Boğaziçi’nde okuyanlar- ya da sık sık gelip gidenler- bilir. Ne zaman okulda önemli bir gündem olsa, öğrenciler “güney study”de toplanırlar. Saatlerce tartışırlar. Duvarlarda kulüp etkinliklerinden tutun, farklı politik muhalefetlerin afişlerine kadar bir çok görsel, belki logolar, sloganlar yazılı. Sandalyeler karışır, kafalar dağılır. Çay kahve içilir. Bazen ara verilir. Birileri bir şeyler izletir, okutur, dinletir. Orada ne eylemler planlandı ve hala planlanır. Galerist’in 2. katına çıktığımda tam da o ruh haline girdim.

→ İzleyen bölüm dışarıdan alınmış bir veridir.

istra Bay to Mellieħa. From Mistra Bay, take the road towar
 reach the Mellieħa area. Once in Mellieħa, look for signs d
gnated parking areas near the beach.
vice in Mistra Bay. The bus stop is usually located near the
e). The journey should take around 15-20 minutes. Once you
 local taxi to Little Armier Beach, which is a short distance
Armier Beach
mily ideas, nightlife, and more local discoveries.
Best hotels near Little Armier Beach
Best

Sanki “güney study”deyim ve birazdan tartışmalar başlayacak… İçtima-i Hakiki‘de böyle bir ruh sezdim. Böyle bir ortaklık hissettim. Bir grup sanatçı, ki hepsi başka anlayışlardan, disiplinlerden ve geçmişlerden geliyor, bir araya gelmişler, buluşmuşlar…

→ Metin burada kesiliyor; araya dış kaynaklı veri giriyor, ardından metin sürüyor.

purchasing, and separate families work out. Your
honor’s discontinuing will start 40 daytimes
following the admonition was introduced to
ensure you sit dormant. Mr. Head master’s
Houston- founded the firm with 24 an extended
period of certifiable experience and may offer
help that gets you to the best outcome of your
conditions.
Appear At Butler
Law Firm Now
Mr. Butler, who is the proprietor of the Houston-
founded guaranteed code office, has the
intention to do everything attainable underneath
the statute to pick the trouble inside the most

““İçtima-i Hakiki”nin anlamı Arapçada birbirleriyle bir çizgi oluşturan ve birbirine eşit mesafede duran yıldızlar demek olup, birebir çevrildiğinde “Hakiki Buluşma” anlamına da gelmektedir. Buluşmamız, günümüzde birçok buluşmanın da gerçekleştirildiği “sosyal medya” ağları ve tercih edilmiş bir mekânda, eylemlilik ön planda olacağı için beden dili ve video-art, multimedya ve ses kayıtlarıyla, “Ortadoğu ve Arap dünyasındaki” gelişmeleri takip eden aydın, gazeteci, çeşitli disiplinlerden sanatçılar ve bizi izlemeye gelen diğer katılımcılarla bir arada gerçekleşecek.”
Bu açıdan belli noktalarda esneyerek ilerleyen akış boyunca sanatçılar ve katılımcılar Tunus’daki, Libya’daki, Mısır’daki eylemliği, sosyal medya aktivizmini, politik sanatı ve sokağı tartışıyor.

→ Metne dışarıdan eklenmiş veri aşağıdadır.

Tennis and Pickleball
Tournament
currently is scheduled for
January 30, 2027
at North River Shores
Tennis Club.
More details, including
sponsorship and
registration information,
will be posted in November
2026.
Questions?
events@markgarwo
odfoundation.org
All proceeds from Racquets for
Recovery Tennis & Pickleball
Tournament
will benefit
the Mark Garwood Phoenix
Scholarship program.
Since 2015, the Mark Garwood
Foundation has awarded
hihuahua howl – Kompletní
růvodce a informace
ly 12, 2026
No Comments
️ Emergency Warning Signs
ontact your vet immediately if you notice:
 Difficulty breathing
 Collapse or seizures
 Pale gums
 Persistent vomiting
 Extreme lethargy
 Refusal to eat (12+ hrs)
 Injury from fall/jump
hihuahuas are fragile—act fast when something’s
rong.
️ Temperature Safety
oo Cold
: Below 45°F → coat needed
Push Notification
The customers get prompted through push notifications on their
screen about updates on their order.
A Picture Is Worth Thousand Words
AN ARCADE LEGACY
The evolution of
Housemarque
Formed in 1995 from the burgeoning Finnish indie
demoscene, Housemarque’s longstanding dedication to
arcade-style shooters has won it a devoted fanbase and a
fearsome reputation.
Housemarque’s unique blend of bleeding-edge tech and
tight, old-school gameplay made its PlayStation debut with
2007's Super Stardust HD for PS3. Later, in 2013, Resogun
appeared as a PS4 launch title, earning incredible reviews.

Kilit nokta “gelişmeleri takip etmek” aslında… Sanatında, yaptığın işlerde eğer bir derdin varsa bu, neyi dert ettiğini sanatsal politik bir zeminde düşünmeyi ve sözünü durduğun yerden söylemeyi de gerektiriyor. İçtima-i Hakiki‘de sanatçılar işlerini yaparken “düşünüyor”. Projenin fikir sahibi Koyuncuoğlu, buna “düşünen oyuncu” kavramı diyor ve onunla uğraştıklarını belirtiyor. Dolayısıyla bu performatif bir yapıyı ve güncel olanı takip etmeyi; çağın düşünce akımlarını, tartışmaları ve yaşanmışlıkları sahnede kullanmayı gerektiriyor. Bu kadar sanatçının sırf bu arayışla bir araya gelmesi dahi önemli bir tartışma ve üretme zemini yaratıyor. Öyle ki performans sonrası konuştuğum sanatçılardan biri “çok farklı akımda, görüşte ve ekolde sanatçıyla tanıştığını ve benzer bir zeminde buluşarak, iş yapabileceklerini hissettiğini, İçtima-i Hakiki‘nin hazırlık sürecinin dahi kendisine çok farklı şeyler kattığını” belirtti.
İçtima-i Hakiki, “tüketilemeyen” bir iş. Yani biletinizi alıp, başı sonu belli bir işe “seyirci” olup sonra alkışlayıp ya da sessize ayrılıp gidebileceğiniz kadar kolay değil. Gözünüzü, kulağınızı açık tutmanızı isteyen, düşünmeye ve fikir belirtmeye iten ve bunun için sanatın binbir yolunu araçsallaştıran bir performans. Kalkıp duvarlara yazılar da yazabilirsiniz, dönüp bir videoda Albert Camus’nun Doğrular‘ını izleyip o an orada bulunan sanatçı ve katılımcılarla da tartışabilirsiniz. Bu, rahat koltuklarınızda oturup izleyebileceğiniz ve güvenle eleştirebileceğiniz bir iş değil. İşte bundandır ki İçtima-i Hakiki, hakiki anlamda bir buluşma sağlamanın ipuçlarını barındırıyor. Seyirci kılmadan sizin de katkınızla şekilleniyor.
Kanımca bu henüz bir başlangıç. Barındırdığı risklere, alışılmamışı denemenin tedirginliğine rağmen “yeni bir dil” Program dergisinde de dediği gibi “Bu bir denemenin ilk üç günü”… Dilerim daim olur.